In the realm of water economics, Acacia Water excels in sustainable solutions for clean, healthy, and safe water access for all. Tine te Winkel, Water Economist at Acacia Water, defines the water consultancy as a social enterprise, driven by a mission to ensure the sustainable use of water globally.

Founded two decades ago, Acacia Water initially aimed to revive international discourse on groundwater, recognising its alarming absence from public discussions. Today, the consultancy is at the forefront of crucial water themes, including water security, groundwater exploration, Water and Climate Smart Agriculture, and Water governance.

Africa holds a special place in Acacia’s endeavours, fuelled by its dynamic economic growth and diverse geohydrological challenges arising from varying geological conditions. “Water is a matter that touches everyone. So, we must team up with many different entities to enable access to safe and sustainable water sources – particularly in challenging environments,” explains Tine.

A tangible focus for Acacia in Africa lies in groundwater exploration, where they delve deep into geohydrological research to unveil the mysteries beneath the earth’s surface.  “In Africa, where we have a high demand for safe drinking water above ground, we act very diligently before we start drilling boreholes,” underlines Tine and explains that expensive groundwater exploration projects often result in dry boreholes when no proper research and analysis of the hydrogeological conditions have been done beforehand. Therefore, the consultancy advocates for informed decisions based on thorough research, a principle currently in action in Ethiopia.

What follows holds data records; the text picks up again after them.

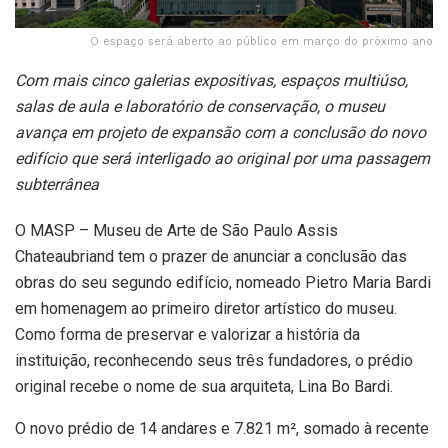
O espaço será aberto ao público em março do próximo ano
Com mais cinco galerias expositivas, espaços multiúso,
salas de aula e laboratório de conservação, o museu
avança em projeto de expansão com a conclusão do novo
edifício que será interligado ao original por uma passagem
subterrânea
O MASP – Museu de Arte de São Paulo Assis
Chateaubriand tem o prazer de anunciar a conclusão das
obras do seu segundo edifício, nomeado Pietro Maria Bardi
em homenagem ao primeiro diretor artístico do museu.
Como forma de preservar e valorizar a história da
instituição, reconhecendo seus três fundadores, o prédio
original recebe o nome de sua arquiteta, Lina Bo Bardi.
O novo prédio de 14 andares e 7.821 m², somado à recente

In collaboration with the Ethiopian Government and UNICEF, Acacia Water is currently undertaking a groundwater mapping project. The initiative aims to create maps indicating the feasibility of groundwater locations, providing a foresight percentage for successful drilling. Tine puts the forecasting power of such maps into simple words: “If you drill at this spot, you will have an 85% success rate of finding water from a sustainable source for the coming 50 years. If you drill 60 meters further south, your success rate of finding groundwater will diminish to 40%”. This technical component of Acacia’s work – the mapping of groundwater resources – has a positive sustainable impact on Ethiopia’s long-term economic development. “Through mapping, the availability of valuable groundwater for agriculture, economy, and the population at large does not run dry after 10 years but has been secured for half a century,” explains the water economist.

Notably, Acacia Water places equal emphasis on biophysical and socio-economic criteria. The consultancy’s commitment to sustainability extends beyond desk consultations, with a physical presence on the continent. “We are not consultants working from behind a desk in the Netherlands,” says Tine and adds: “We have an office in Addis Ababa to be able to do our work on the ground and successfully navigate projects in Ethiopia and other East African countries.”

Yet, Acacia Water faces challenges, particularly in convincing clients to invest wisely. Tine emphasises the necessity of preliminary research, advocating for fact-based decisions that align with long-term gains. Their mission is not just about wealth, pumps, and innovations; it’s about enabling clients to make informed choices that safeguard Africa’s water resources for generations.